On Sun, Jul 8, 2018 at 1:16 PM, Martin Perina <mperina(a)redhat.com> wrote:
Hi, thanks for your previous answers
- UserRole ok
> Back in April 2017 for version 4.1.1 I had problems and it seems
I had to
> set super user privileges for the "fencing user"
> See thread here
>
https://lists.ovirt.org/archives/list/users@ovirt.org/messag
> e/FS5YFU5ZXIYDC5SWQY4MZS65UDKSX7JS/
>
> Now instead I only set UserRole for the defined "fenceuser" on the
> virtual cluster VMS and it works ok
>
> - for a VM with permissions already setup:
> [root@cl1 ~]# fence_rhevm -a 10.4.192.49 -l "fenceuser@internal" -S
> /usr/local/bin/pwd_ovmgr01.sh -z --ssl-insecure -o status
> --shell-timeout=20 --power-wait=10 -n cl1
> Status: ON
>
> - for a VM still without permissions
> [root@cl1 ~]# fence_rhevm -a 10.4.192.49 -l "fenceuser@internal" -S
> /usr/local/bin/pwd_ovmgr01.sh -z --ssl-insecure -o status
> --shell-timeout=20 --power-wait=10 -n cl2
> Failed: Unable to obtain correct plug status or plug is not available
>
> - for a VM with permissions already setup:
> I'm able to make power off / power on of the VM
>
Eli, please take a look at above, that might be the issue you saw with
fence_rhevm
Perhaps I didn't explain clear enough.
My note was to confirm that now in my tests it is sufficient to create a
user in internal domain and assign it the UserRole permission for the
cluster VMs, to be able to use that user for fencing VMs.

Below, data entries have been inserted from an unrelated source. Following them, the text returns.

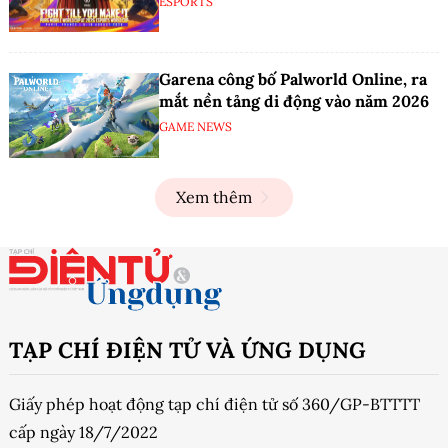
ESPORTS
Garena công bố Palworld Online, ra
mắt nền tảng di động vào năm 2026
GAME NEWS
Xem thêm
TẠP CHÍ ĐIỆN TỬ VÀ ỨNG DỤNG
Giấy phép hoạt động tạp chí điện tử số 360/GP-BTTTT
cấp ngày 18/7/2022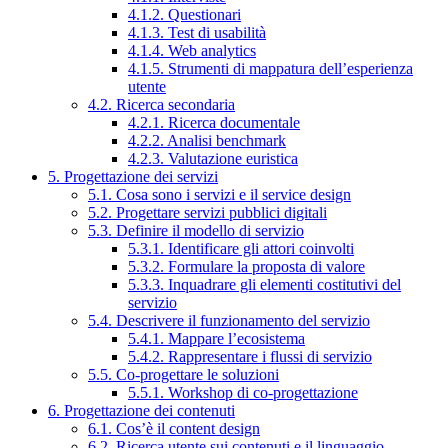
4.1.2. Questionari
4.1.3. Test di usabilità
4.1.4. Web analytics
4.1.5. Strumenti di mappatura dell’esperienza
utente
4.2. Ricerca secondaria
4.2.1. Ricerca documentale
4.2.2. Analisi benchmark
4.2.3. Valutazione euristica
5. Progettazione dei servizi
5.1. Cosa sono i servizi e il service design
5.2. Progettare servizi pubblici digitali
5.3. Definire il modello di servizio
5.3.1. Identificare gli attori coinvolti
5.3.2. Formulare la proposta di valore
5.3.3. Inquadrare gli elementi costitutivi del
servizio
5.4. Descrivere il funzionamento del servizio
5.4.1. Mappare l’ecosistema
5.4.2. Rappresentare i flussi di servizio
5.5. Co-progettare le soluzioni
5.5.1. Workshop di co-progettazione
6. Progettazione dei contenuti
6.1. Cos’è il content design
6.2. Ricerca utente sui contenuti e il linguaggio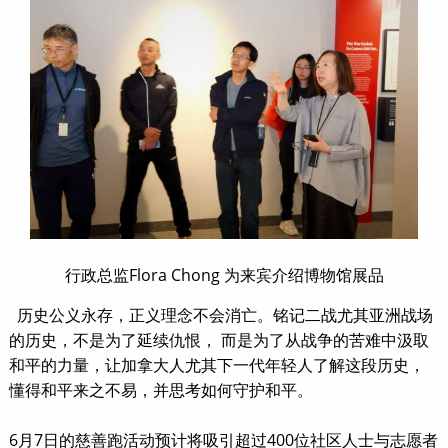
行政总监Flora Chong 为来宾介绍博物馆展品
历史公义永存，正义理念不会消亡。铭记二战尤其亚洲战场
的历史，不是为了延续仇恨， 而是为了从战争的苦难中汲取
和平的力量，让加拿大人尤其下一代年轻人了解这段历史，
懂得和平来之不易，并思考如何守护和平。
6月7日的慈善跑活动预计将吸引超过400位社区人士与志愿者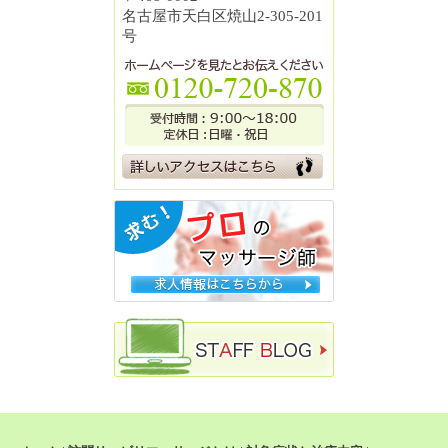
名古屋市天白区焼山2-305-201
号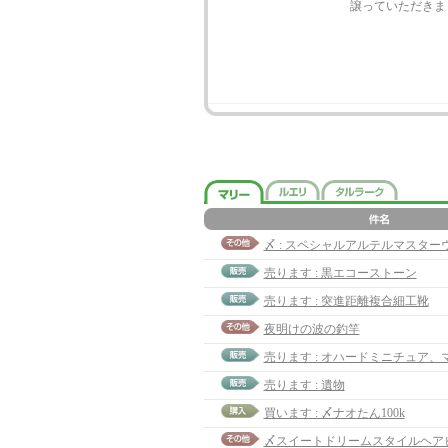
譲っていただきま
売ります : 黒エコーストーン
売ります : 突進距離複合細工靴
夜明けの波の釣竿
売ります : オハードミニチュア、
売ります : 遺物
買います : 〆ナオたん100k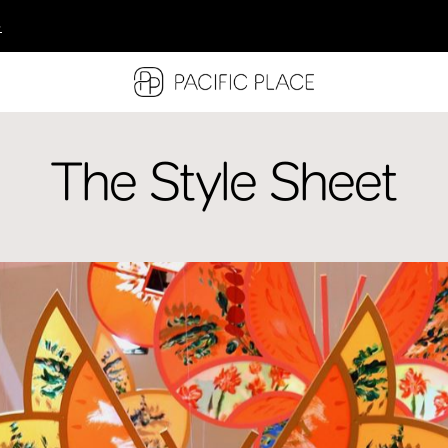
多
多
多
The Style Sheet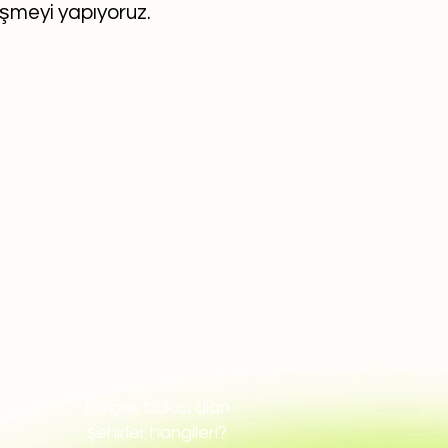
eşmeyi yapıyoruz.
En çok bakıcı alan
şehirler hangileri?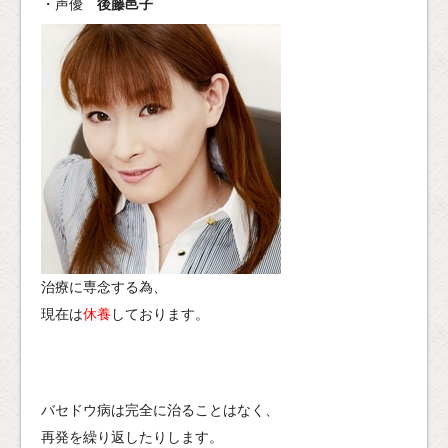
・声優
後藤邑子
治療に専念する為、
現在は
休養
しております。
バセドウ病は完全に治ることはなく、
再発を繰り返したりします。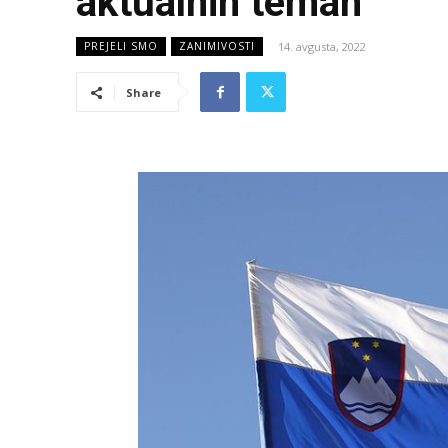
aktualnih temah
14. avgusta, 2022
PREJELI SMO
ZANIMIVOSTI
Share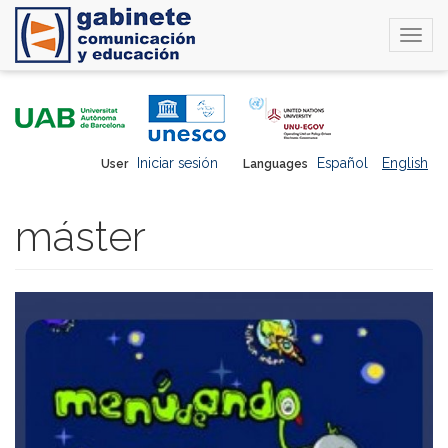
Togg
navi
Skip
to
main
content
Iniciar sesión
Español
English
User
Languages
máster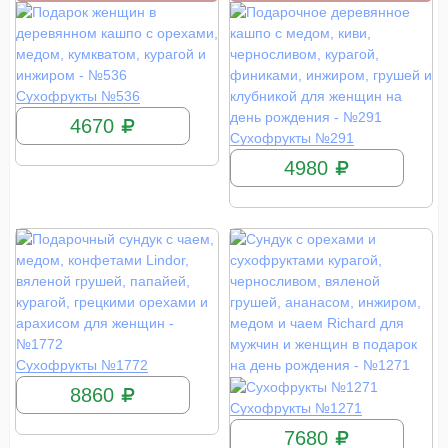
КУПИТЬ
Сухофрукты №536
4670
КУПИТЬ
Сухофрукты №291
4980
КУПИТЬ
Сухофрукты №1772
8860
КУПИТЬ
Сухофрукты №1271
7680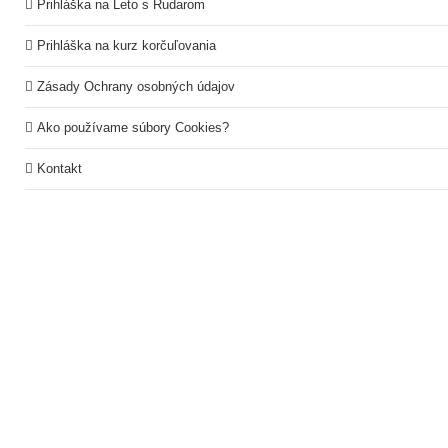
Prihláška na Leto s Rudarom
Prihláška na kurz korčuľovania
Zásady Ochrany osobných údajov
Ako používame súbory Cookies?
Kontakt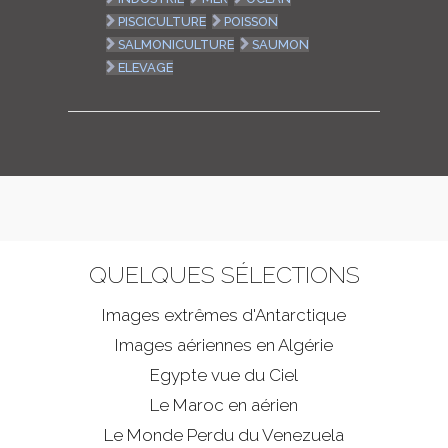
PISCICULTURE
POISSON
SALMONICULTURE
SAUMON
ELEVAGE
QUELQUES SÉLECTIONS
Images extrêmes d'
Antarctique
Images aériennes en Algérie
Egypte vue du Ciel
Le Maroc en aérien
Le Monde Perdu du Venezuela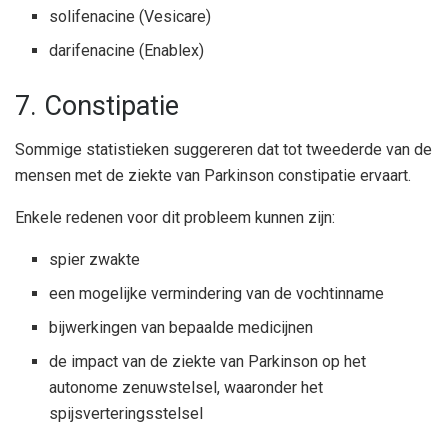
solifenacine (Vesicare)
darifenacine (Enablex)
7. Constipatie
Sommige statistieken suggereren dat tot tweederde van de
mensen met de ziekte van Parkinson constipatie ervaart.
Enkele redenen voor dit probleem kunnen zijn:
spier zwakte
een mogelijke vermindering van de vochtinname
bijwerkingen van bepaalde medicijnen
de impact van de ziekte van Parkinson op het
autonome zenuwstelsel, waaronder het
spijsverteringsstelsel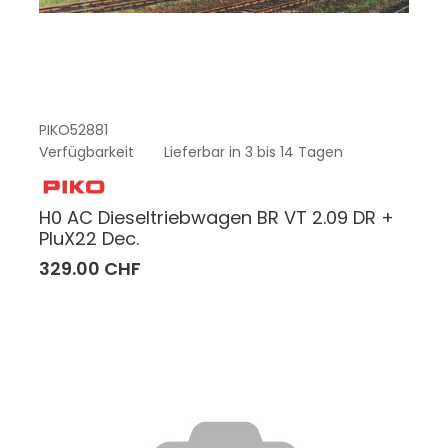
PIKO52881
Verfügbarkeit
Lieferbar in 3 bis 14 Tagen
H0 AC Dieseltriebwagen BR VT 2.09 DR +
PluX22 Dec.
329.00 CHF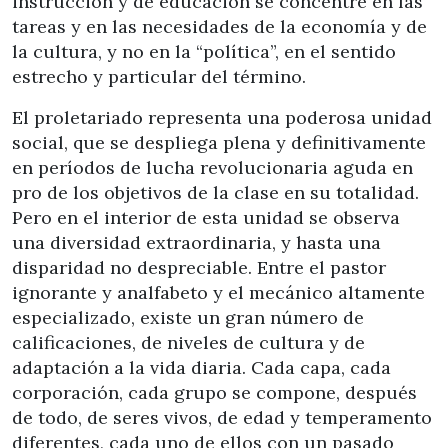
instrucción y de educación se concentre en las
tareas y en las necesidades de la economía y de
la cultura, y no en la “política”, en el sentido
estrecho y particular del término.
El proletariado representa una poderosa unidad
social, que se despliega plena y definitivamente
en períodos de lucha revolucionaria aguda en
pro de los objetivos de la clase en su totalidad.
Pero en el interior de esta unidad se observa
una diversidad extraordinaria, y hasta una
disparidad no despreciable. Entre el pastor
ignorante y analfabeto y el mecánico altamente
especializado, existe un gran número de
calificaciones, de niveles de cultura y de
adaptación a la vida diaria. Cada capa, cada
corporación, cada grupo se compone, después
de todo, de seres vivos, de edad y temperamento
diferentes, cada uno de ellos con un pasado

While, back in 4.1.1 I was forced to create a user with superuser rights.
Or did you mean anything else when asking for Eli input?
In my case, to have the fencing agent work in my 4-virtualnodes CentOS 7.4
cluster, I created the fencing agent this way:
pcs stonith create vmfence fence_rhevm
pcmk_host_map="intracl1:cl1;intracl2:cl2;intracl3:cl3;intracl4:cl4" \
ipaddr=10.4.192.49 ssl=1 ssl_insecure=1 login="fenceuser@internal"
passwd_script="/usr/local/bin/pwd_ovmgr01.sh" \
shell_timeout=10 power_wait=10
So that now I have:
[root@cl1 ~]# pcs stonith show vmfence
Resource: vmfence (class=stonith type=fence_rhevm)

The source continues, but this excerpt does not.